While migrating to the numpy namespaces in MXnet 2.0 I observed an error when trying to create a row_sparse parameter (see example below). The example shows our current pattern in mxnet 1.x (using NDArrays/symbols).

Does the new numpy interface not yet support row_sparse parameters/gradients?

Error Message

[12:07:12] ../src/storage/storage.cc:199: Using Pooled (Naive) StorageManager for CPU
Traceback (most recent call last):
  File "sparse.py", line 14, in <module>
    b.initialize()
  File "/Users/fhieber/anaconda3/lib/python3.7/site-packages/mxnet/gluon/block.py", line 574, in initialize
    v.initialize(None, ctx, init, force_reinit=force_reinit)
  File "/Users/fhieber/anaconda3/lib/python3.7/site-packages/mxnet/gluon/parameter.py", line 485, in initialize
    self._finish_deferred_init()
  File "/Users/fhieber/anaconda3/lib/python3.7/site-packages/mxnet/gluon/parameter.py", line 364, in _finish_deferred_init
    self._init_impl(data, ctx)
  File "/Users/fhieber/anaconda3/lib/python3.7/site-packages/mxnet/gluon/parameter.py", line 377, in _init_impl
    self._init_grad()
  File "/Users/fhieber/anaconda3/lib/python3.7/site-packages/mxnet/gluon/parameter.py", line 388, in _init_grad
    .format(self._grad_stype))
ValueError: mxnet.numpy.zeros does not support stype = row_sparse

To Reproduce

from mxnet import np, npx, gluon

class Block(gluon.Block):
  def __init__(self):
    super().__init__()
    self.weight = gluon.Parameter('weight', shape=(32,32)), grad_stype='row_sparse')
  def forward(self, x):
    return npx.embedding(x, weight=self.weight.data(), input_dim=32, output_dim=32, sparse_grad=True)

b = Block()
b.initialize()

x = np.ones((32, 32))
r = b(x)
print(r)

Environment

----------Python Info----------
Version      : 3.7.5
Compiler     : Clang 4.0.1 (tags/RELEASE_401/final)
Build        : ('default', 'Oct 25 2019 10:52:18')
Arch         : ('64bit', '')
------------Pip Info-----------
Version      : 21.1.2
Directory    : /Users/fhieber/anaconda3/lib/python3.7/site-packages/pip
----------MXNet Info-----------
Version      : 2.0.0
Directory    : /Users/fhieber/anaconda3/lib/python3.7/site-packages/mxnet
Commit Hash   : dc69b04070c55f33c1ac2dc83be42be9c1a8c56f
Library      : ['/Users/fhieber/anaconda3/lib/python3.7/site-packages/mxnet/libmxnet.dylib']

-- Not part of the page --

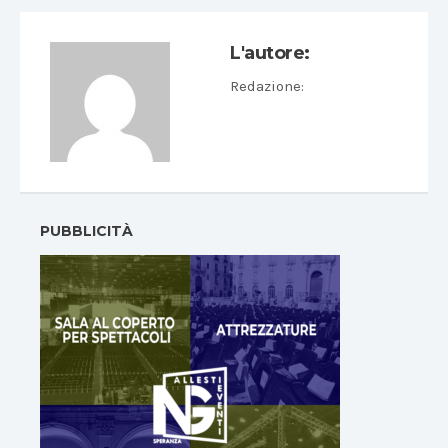
L'autore:
Redazione
:
PUBBLICITÀ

barry-jin commented 3 years ago

@fhieber Currently in numpy mode Gluon 2.0, sparse feature is not supported.

fhieber commented 3 years ago

I see, thanks. Are there plans to re-add this? Sparse gradient updates for embedding matrices provided noticable improvements in training throughput in the past.

barry-jin commented 3 years ago

MXNet2.0 NumPy array will need to follow the python array API standard, so we will probably not add sparse feature for NumPy arrays. But, I'm working on a work around to help users to fallback to legacy and sparse gradients when sparse grad is required in parameters and some operators.